Tough issues become palatable when served on a plate

By Derrick Weston | Presbyterians Today

The Rev. Sam Chamelin and the Rev. Anna Woofenden co-host The Food and Faith Podcast.

In the aftermath of George Floyd’s murder, Bedford Presbyterian Church in Bedford, New York, spent the summer and fall of 2020 reading and studying issues of race. But as the year came to end, they began asking, “What’s next?” This led to the question: “How about a course on food and race?”

For the past two years, my friends — the Rev. Sam Chamelin, a minister in the United Church of Christ, and the Rev. Anna Woofenden, a newly ordained Episcopal priest — have co-hosted the “Food and Faith” podcast. Over that time, they have spoken with pastors who work on farms, host dinner churches and run community gardens. They have spoken to academics, food justice advocates and authors about the intersection of what we eat and what we believe. I joined them about a year and a half ago, first as an editor of the show and then as a co-host. As we’ve gotten deeper into conversations with our guests, we discovered that food touches on all of the justice issues that we care about. From climate change to immigration, to wealth inequality, and yes, racial justice — all of these issues have a food component.

But here’s the thing about food. It’s incredibly unifying! At least it can be. Everybody eats. Everybody has some investment in where food comes from. Food is the primary way that we connect with Creation, which means that food can be a way to connect us to God, our neighbors and our own histories. Educating the church on the ways that food interconnects us has become a personal passion, and I have been encouraged by the ways that food becomes a sort of backdoor to hard conversations.

Over the course of six weeks, I introduced the members of Bedford Presbyterian Church to authors, activists, chefs and farmers working to bring healing to their communities by bringing healing to the food system. We had hard conversations like why we need to use the term “food apartheid” instead of “food desert” — the former suggesting a human system, the latter suggesting a natural occurrence. We talked about how the foods of West Africa influenced the foods of the American South and ultimately became the roots of what we know as soul food. We talked about the environmental racism that leads to people of color feeling more disconnected from natural spaces because of histories of oppression. And we talked about the organizations that are working to create communities that are creating food systems that are more just.

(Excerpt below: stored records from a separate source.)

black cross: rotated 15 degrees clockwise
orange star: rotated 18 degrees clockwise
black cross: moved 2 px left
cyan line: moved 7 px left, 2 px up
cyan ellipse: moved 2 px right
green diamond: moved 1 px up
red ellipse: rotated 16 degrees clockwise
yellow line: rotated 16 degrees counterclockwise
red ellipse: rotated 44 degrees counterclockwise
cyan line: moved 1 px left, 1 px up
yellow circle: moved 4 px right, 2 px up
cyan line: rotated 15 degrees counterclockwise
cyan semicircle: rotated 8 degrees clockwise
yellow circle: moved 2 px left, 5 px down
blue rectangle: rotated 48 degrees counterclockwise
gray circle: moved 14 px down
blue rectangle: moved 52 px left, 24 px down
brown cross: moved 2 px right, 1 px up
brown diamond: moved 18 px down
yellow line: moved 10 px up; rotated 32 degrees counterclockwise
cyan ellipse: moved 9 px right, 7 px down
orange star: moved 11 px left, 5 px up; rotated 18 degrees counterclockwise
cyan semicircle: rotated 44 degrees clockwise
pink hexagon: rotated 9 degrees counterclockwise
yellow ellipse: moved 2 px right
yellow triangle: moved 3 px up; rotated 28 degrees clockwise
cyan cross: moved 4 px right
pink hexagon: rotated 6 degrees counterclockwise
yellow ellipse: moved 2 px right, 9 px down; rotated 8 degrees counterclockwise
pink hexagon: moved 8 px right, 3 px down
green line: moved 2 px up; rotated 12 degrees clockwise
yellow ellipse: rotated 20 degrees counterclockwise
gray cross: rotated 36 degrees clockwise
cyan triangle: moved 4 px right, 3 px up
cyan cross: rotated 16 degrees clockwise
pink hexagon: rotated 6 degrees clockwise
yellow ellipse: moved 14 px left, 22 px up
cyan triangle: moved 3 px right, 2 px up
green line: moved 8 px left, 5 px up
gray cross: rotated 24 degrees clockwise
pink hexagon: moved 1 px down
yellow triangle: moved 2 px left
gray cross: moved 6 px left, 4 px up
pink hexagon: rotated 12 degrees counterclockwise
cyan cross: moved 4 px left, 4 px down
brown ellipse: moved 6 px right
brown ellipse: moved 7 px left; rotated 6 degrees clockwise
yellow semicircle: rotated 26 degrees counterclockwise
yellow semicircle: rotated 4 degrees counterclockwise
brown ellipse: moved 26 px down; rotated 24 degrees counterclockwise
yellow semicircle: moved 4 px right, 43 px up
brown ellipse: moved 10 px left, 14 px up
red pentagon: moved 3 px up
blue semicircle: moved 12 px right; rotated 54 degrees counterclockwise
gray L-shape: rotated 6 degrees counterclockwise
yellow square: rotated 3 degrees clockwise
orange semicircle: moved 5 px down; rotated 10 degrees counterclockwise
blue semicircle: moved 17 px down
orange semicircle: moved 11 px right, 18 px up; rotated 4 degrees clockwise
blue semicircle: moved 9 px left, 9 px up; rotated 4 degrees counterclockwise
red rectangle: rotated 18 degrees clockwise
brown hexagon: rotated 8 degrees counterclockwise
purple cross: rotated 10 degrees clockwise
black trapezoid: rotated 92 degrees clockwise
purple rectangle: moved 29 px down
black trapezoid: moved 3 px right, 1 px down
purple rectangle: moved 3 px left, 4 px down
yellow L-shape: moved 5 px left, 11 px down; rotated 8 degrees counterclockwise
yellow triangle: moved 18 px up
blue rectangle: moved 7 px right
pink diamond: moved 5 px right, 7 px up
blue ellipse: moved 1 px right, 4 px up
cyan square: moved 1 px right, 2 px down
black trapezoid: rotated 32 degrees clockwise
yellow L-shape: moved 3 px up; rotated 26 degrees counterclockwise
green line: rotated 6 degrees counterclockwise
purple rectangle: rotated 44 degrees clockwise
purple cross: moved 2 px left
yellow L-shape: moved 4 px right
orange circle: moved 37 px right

As the course came to an end, we recognized the ways a system that makes good food accessible for some at the expense of the dehumanizing labor of others ultimately is a system that poisons all of us. We began to think through how the way we eat, what we eat, where we buy food and who is at our tables all become ways that we make the kingdom of God real and tangible where we are.

The biblical tradition has a lot to say about food, which makes it unfortunate that our churches often have so little to say on the subject. The first tasks given to humanity were to keep and till the earth. The books of the law told God’s people how and what to eat. The prophets spoke out against those who feasted while others starved and imagined days where all would eat from their own land and labor. Jesus fed crowds of thousands and used bread and wine as symbols of his continuing presence among us. Paul challenged the churches about finding equality at the table. As we move farther and farther away from the sources of our food, we move farther from our neighbor, farther from Creation and farther from God’s intentions for humanity.

Our liturgies envision a day when people will come from all corners of the world to feast at a common table. The work of the Church can be the work of moving us closer to that vision. It can be the work of removing barriers to the table. It can be the work of dismantling hierarchies that leave some to serve while others feast. It can be the work of overcoming painful histories to build a new future — one plate at a time.

Derrick Weston is the co-host of the “Food and Faith” podcast and a recipient of a pastoral study grant from the Louisville Institute, funded by the Lilly Endowment, to further his ministries centering on food issues. He is a member of Ashland Presbyterian Church in Hunt Valley, Maryland.